Uno dei fondatori della psicochirurgia fu il medico portoghese Antonio Degas Monis. Nel 1935 Monis praticò dei fori nel cranio di un paziente e recise i nervi che collegavano il lobo frontale con il talamo. Riteneva che con questo intervento il paziente psicotico sarebbe diventato più docile e meno tormentato. L’intervento prese il nome di Leucotomia (o lobotomia frontale) e gli valse il premio Nobel.

Quando Walter Freeman e il suo collega James Watts seppero di tale intervento, capirono che potevano cambiare l’approccio ai pazienti psicotici. Freeman non era un chirurgo quindi non poteva operare; dovette affidarsi completamente al Dottor Watts guidandolo a voce. Scoprirono presto che il procedimento richiedeva molto tempo e denaro.

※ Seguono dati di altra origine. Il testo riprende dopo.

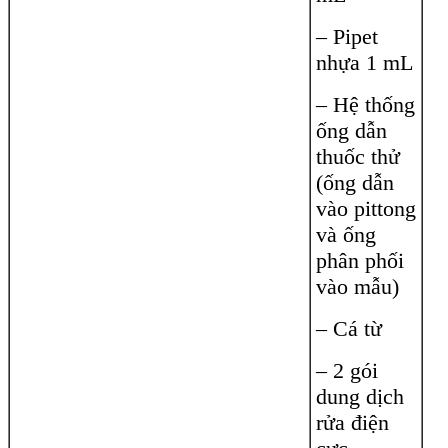
– Pipet
nhựa 1 mL
– Hệ thống
ống dẫn
thuốc thử
(ống dẫn
vào pittong
và ống
phân phối
vào mẫu)
– Cá từ
– 2 gói
dung dịch
rửa điện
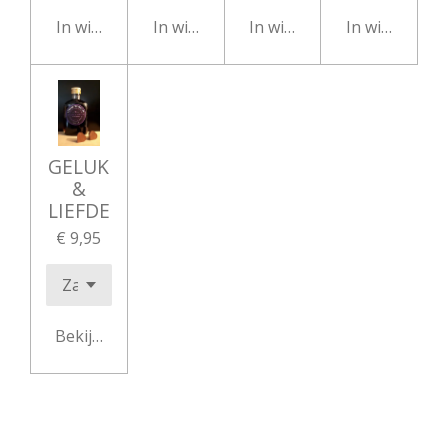
In winkelwagen
In winkelwagen
In winkelwagen
In winkelwag
GELUK
&
LIEFDE
€ 9,95
Bekijk details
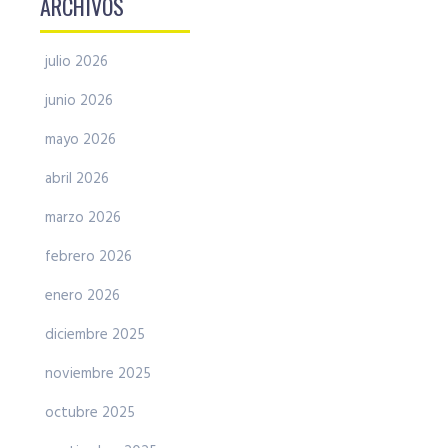
ARCHIVOS
julio 2026
junio 2026
mayo 2026
abril 2026
marzo 2026
febrero 2026
enero 2026
diciembre 2025
noviembre 2025
octubre 2025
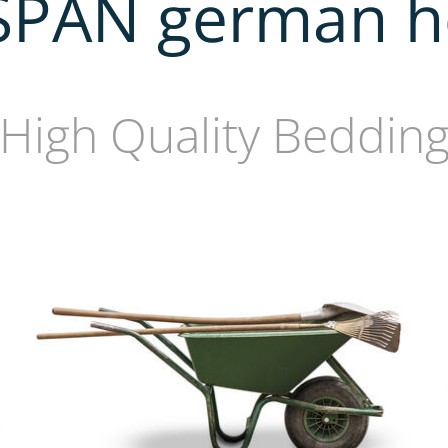
SPAN german h
High Quality Beddin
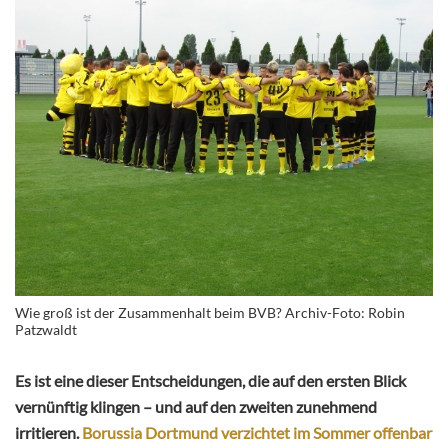
Wie groß ist der Zusammenhalt beim BVB? Archiv-Foto: Robin
Patzwaldt
Es ist eine dieser Entscheidungen, die auf den ersten Blick
vernünftig klingen – und auf den zweiten zunehmend
irritieren.
Borussia Dortmund verzichtet im Sommer offenbar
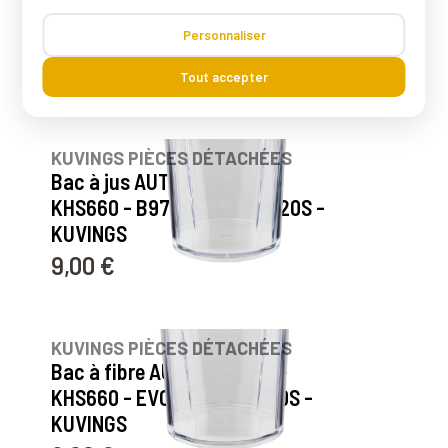
Livre de recettes pour
Personnaliser
extracteur de jus
12,00 €
Prix
Tout accepter
KUVINGS PIÈCES DÉTACHÉES
Bac à jus AUTO6 KHS650-
KHS660 - B9700BX - EVO820S -
KUVINGS
9,00 €
Prix
KUVINGS PIÈCES DÉTACHÉES
Bac à fibre AUTO6 KHS650-
KHS660 - EVO820 - EVO820S -
KUVINGS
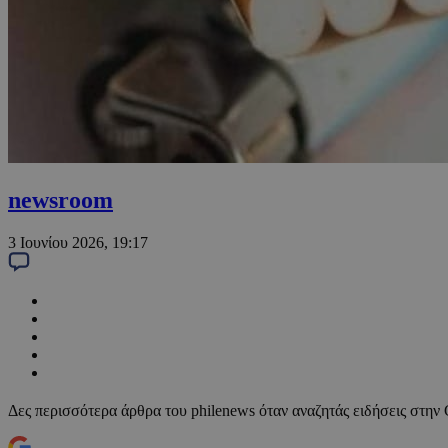
newsroom
3 Ιουνίου 2026, 19:17
Δες περισσότερα άρθρα του philenews όταν αναζητάς ειδήσεις στην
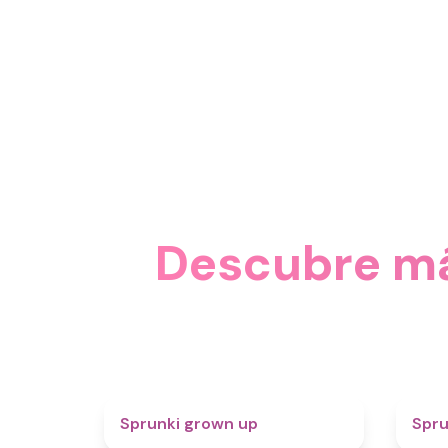
Descubre má
4.4
Sprunki grown up
Spru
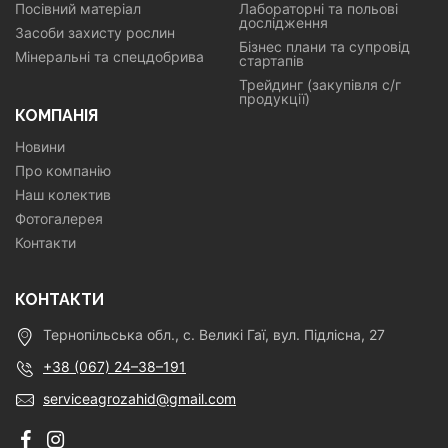
Посівний матеріал
Лабораторні та польові
дослідження
Засоби захисту рослин
Бізнес плани та супровід
Мінеральні та спецдобрива
стартапів
Трейдинг (закупівля с/г
продукції)
КОМПАНІЯ
Новини
Про компанію
Наш колектив
Фотогалерея
Контакти
КОНТАКТИ
Тернопільська обл., с. Великі Гаї, вул. Підлісна, 27
+38 (067) 24–38–191
serviceagrozahid@gmail.com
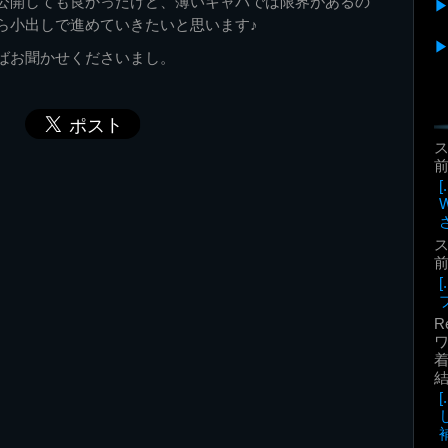
公開しても良かったけど、薄いキャパでは限界があるの
ら小出しで進めていきたいと思います♪
ばお聞かせくださいまし。
前
前
R
着
補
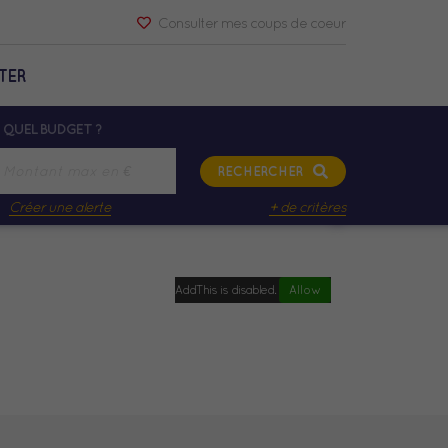
Consulter mes coups de coeur
TER
QUEL BUDGET ?
RECHERCHER
Créer une alerte
+ de critères
AddThis is disabled.
Allow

Freeman sentì di un medico Italiano, Amarro Fiamberti, che aveva sviluppato un metodo per raggiungere il lobo frontale attraverso le orbite oculari. Questo era quello che Freeman cercava: inserendo un punteruolo nell’orbita poteva sfondare la base del cranio e recidere i nervi del lobo frontale. Chiamò tale procedimento: Lobotomia Transorbitale, un metodo rapido, economico, senza uso di anestesia (era sufficiente stordire un po’ il paziente con l’elettroshock) e che anche un idiota avrebbe potuto fare.

Alcuni ritengono che tale procedura danneggi il cervello, ma cos’è meglio? Danneggiare seppur poco il cervello e permettere al paziente di lasciare l’ospedale, o non fare niente?

Si narra che quando Watts entrò nella sala operatoria e vide il corpo di una donna con un punteruolo uscire dall’occhio, restò inorridito. Si racconta inoltre che Freeman si vantava di aver utilizzato per la prima volta un rompighiaccio per praticare l’intervento.

Il 1946 fu un anno d’oro per il Dottor Freeman che girava per l’intero paese a praticare ed insegnare la lobotomia transorbitale. I manicomi pieni fornivano pazienti in gran numero e la cura sembrava miracolosa.

Nel 1954 uscì la Torazina, un farmaco considerato il sostituto chimico della lobotomia. Calmava i pazienti e diminuiva le allucinazioni, gli stati di delirio e le allucinazioni. In pochi anni vennero curati quasi 2 milioni di pazienti. Questo significava la fine del metodo del Dottor Freeman.

Freeman morirà nel 1972 e sulla sua lapida è presente un piccolo foro, come se fosse stata forata da un rompighiaccio.